Modern luxury is the ability to think clearly, sleep deeply, move slowly, and live quietly in a world designed to prevent all four.
– Justin Welsh
Reading
This is a read/listen combo, but I loved the audiobook version of Lisa Marie Presley’s memoir, “From Here to the Great Unknown”, which is co-written by her daughter Riley Keough. Lisa Marie began writing her memoirs as a series of voice note recordings, and asked Keough to help her stitch them all together. Sadly, she died before she could finish her work, so the resulting book is a mix of Presley’s stories and Keough sharing her memories to fill in the gaps. Why the audiobook? The recording is a mix of the raw, original voice notes from Lisa Marie, Riley reading her own parts and Julia Roberts voicing the edited scripts from Lisa Marie’s work. I think I’ve made it sound chaotic, but it’s actually really beautiful. One of Keough’s goals with the book was to give people a sense of what her mum was like as a person, and I think she nailed it. Also there are some absolutely wild stories in there.

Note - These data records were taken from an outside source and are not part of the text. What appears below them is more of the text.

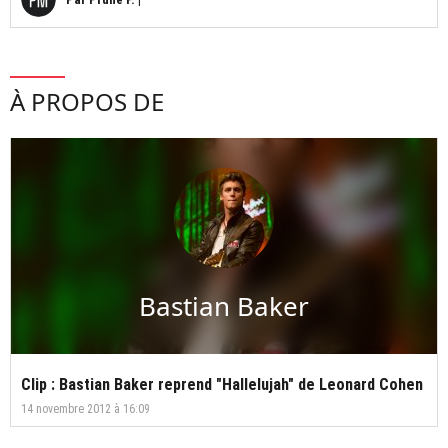
À PROPOS DE
Bastian Baker
Clip : Bastian Baker reprend "Hallelujah" de Leonard Cohen
14 novembre 2012 à 16:09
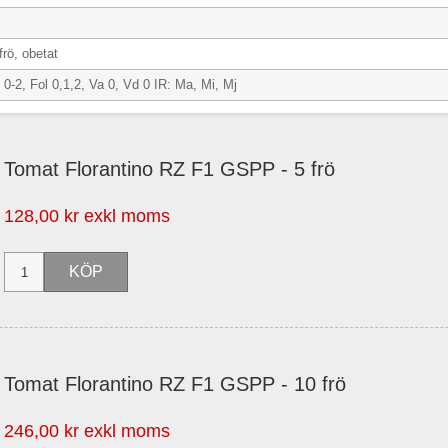
frö, obetat
-2, Fol 0,1,2, Va 0, Vd 0 IR: Ma, Mi, Mj
Tomat Florantino RZ F1 GSPP - 5 frö
128,00 kr exkl moms
Tomat Florantino RZ F1 GSPP - 10 frö
246,00 kr exkl moms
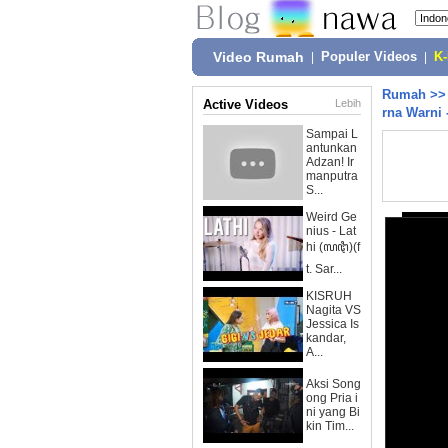
Video Rumah
|
Populer Videos
|
K
Rumah
>
Active Videos
Lebih
rna Warni 
Sampai L
antunkan
Adzan! Ir
manputra
S...
Weird Ge
nius - Lat
hi (ꦭꦛꦶ)(f
t. Sar...
KISRUH
Nagita VS
Jessica Is
kandar,
A...
Aksi Song
ong Pria i
ni yang Bi
kin Tim...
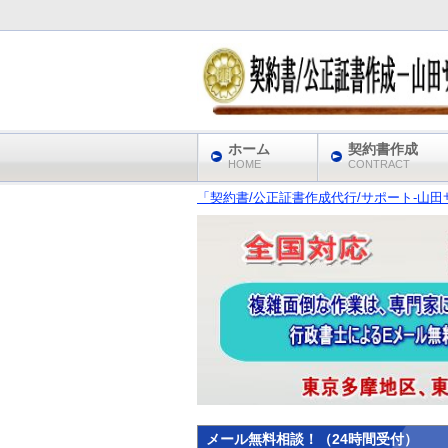
ホーム
契約書作成
HOME
CONTRACT
「契約書/公正証書作成代行/サポート‐山田サ
メール無料相談！（24時間受付）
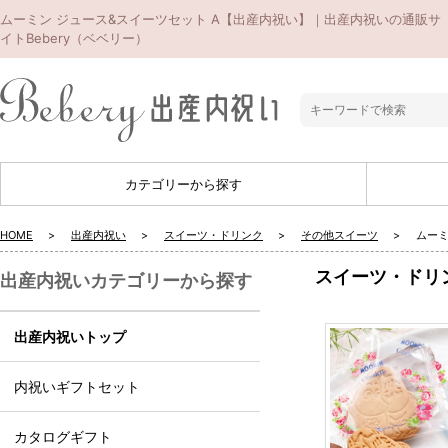
ムーミン ジュース&スイーツセット A【出産内祝い】｜出産内祝いの通販サ
イトBebery（ベベリー）
カテゴリーから探す
HOME
出産内祝い
スイーツ・ドリンク
その他スイーツ
ムーミ
スイーツ・ドリ
出産内祝いカテゴリーから探す
出産内祝いトップ
内祝いギフトセット
カタログギフト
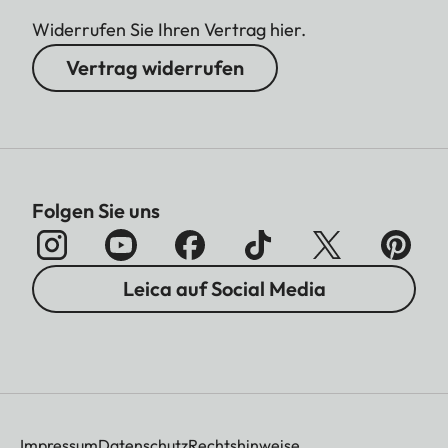
Widerrufen Sie Ihren Vertrag hier.
Vertrag widerrufen
Folgen Sie uns
Leica auf Social Media
Impressum
Datenschutz
Rechtshinweise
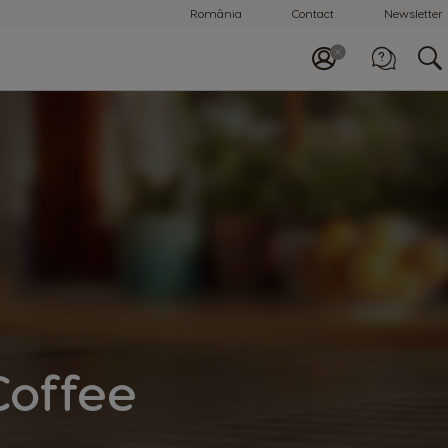
România
Contact
Newsletter
Apelează-ne
0800 863 785
Coffee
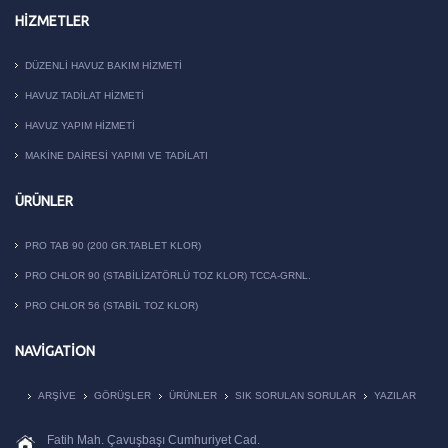
HIZMETLER
DÜZENLI HAVUZ BAKIM HIZMETI
HAVUZ TADILAT HIZMETI
HAVUZ YAPIM HIZMETI
MAKİNE DAİRESİ YAPIMI VE TADİLATI
ÜRÜNLER
PRO TAB 90 (200 GR.TABLET KLOR)
PRO CHLOR 90 (STABILIZATÖRLÜ TOZ KLOR) TCCA-GRNL.
PRO CHLOR 56 (STABIL TOZ KLOR)
NAVIGATION
ARŞIVE
GÖRÜŞLER
ÜRÜNLER
SIK SORULAN SORULAR
YAZILAR
Fatih Mah. Çavuşbaşı Cumhuriyet Cad.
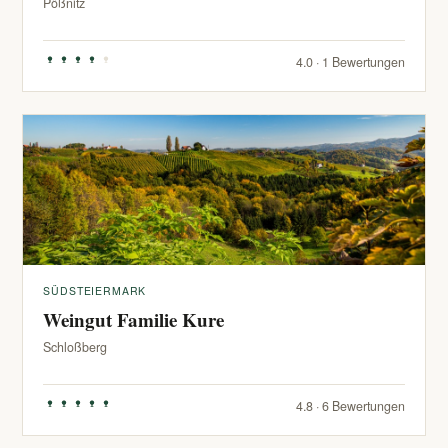
Pößnitz
4.0 · 1 Bewertungen
SÜDSTEIERMARK
Weingut Familie Kure
Schloßberg
4.8 · 6 Bewertungen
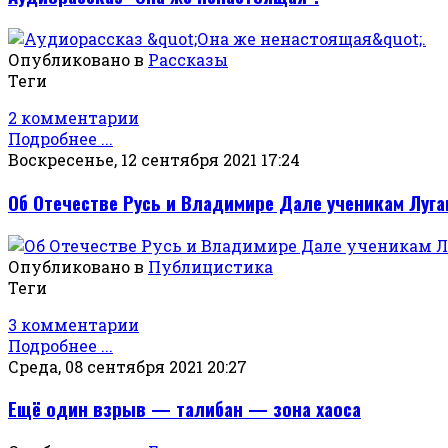
Опубликовано в
Рассказы
Теги
2 комментарии
Подробнее ...
Воскресенье, 12 сентября 2021 17:24
Об Отечестве Русь и Владимире Дале ученикам Луг
Опубликовано в
Публицистика
Теги
3 комментарии
Подробнее ...
Среда, 08 сентября 2021 20:27
Ещё один взрыв — талибан — зона хаоса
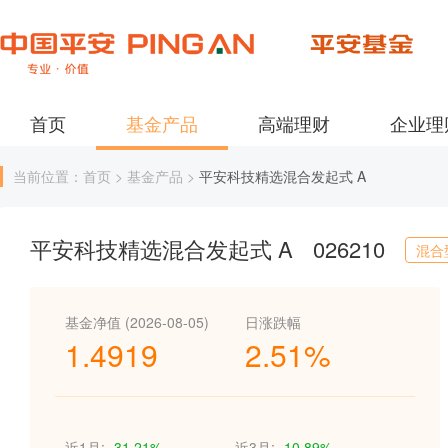
首页
基金产品
高端理财
企业理
当前位置：首页 > 基金产品 >
平安科技精选混合发起式 A
平安科技精选混合发起式 A
026210
混合
基金净值 (2026-08-05)
日涨跌幅
1.4919
2.51%
近1月:
-31.21%
近3月:
-10.89%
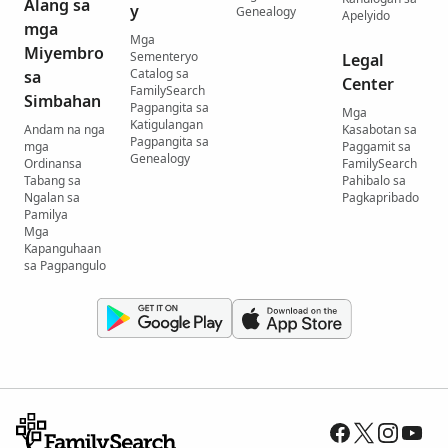
Alang sa
y
Genealogy
Apelyido
mga
Mga
Miyembro
Sementeryo
Legal
Catalog sa
sa
Center
FamilySearch
Simbahan
Pagpangita sa
Mga
Katigulangan
Andam na nga
Kasabotan sa
Pagpangita sa
mga
Paggamit sa
Genealogy
Ordinansa
FamilySearch
Tabang sa
Pahibalo sa
Ngalan sa
Pagkapribado
Pamilya
Mga
Kapanguhaan
sa Pagpangulo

This lovely profile of Shan who runs Jet Black Cat Music in West End (it’s shutting down after 14 years)
Asako Yuzuki - Butter. I loved this book I’d seen a few people saying that they gave it a miss because of the fat phobia in it… but if you persist, you’ll see that fat phobia is one of the many themes that drive the book along.
To change people’s minds, you need to help them dismantle the scaffolding that built their beliefs.
Watching
The second season of Bad Sisters on Apple TV+. The first season is one of the best things I’ve ever watched. It’s extremely stressful viewing, but Sharon Horgan has never let me down before, so I trust her.
This 90 minute long interview with my queen, Tori Amos. I do not expect a single person to click on this link, but I wanted to throw it out there because a) it showed that Tori really hasn’t been given the respect she deserves in interviews because she doesn’t speak in soundbites b) It gives a glimpse of what could be possible with music journalism in 2024. If you do watch this interview or watch Rick Beato content regularly, let me know — I have a lot of thoughts.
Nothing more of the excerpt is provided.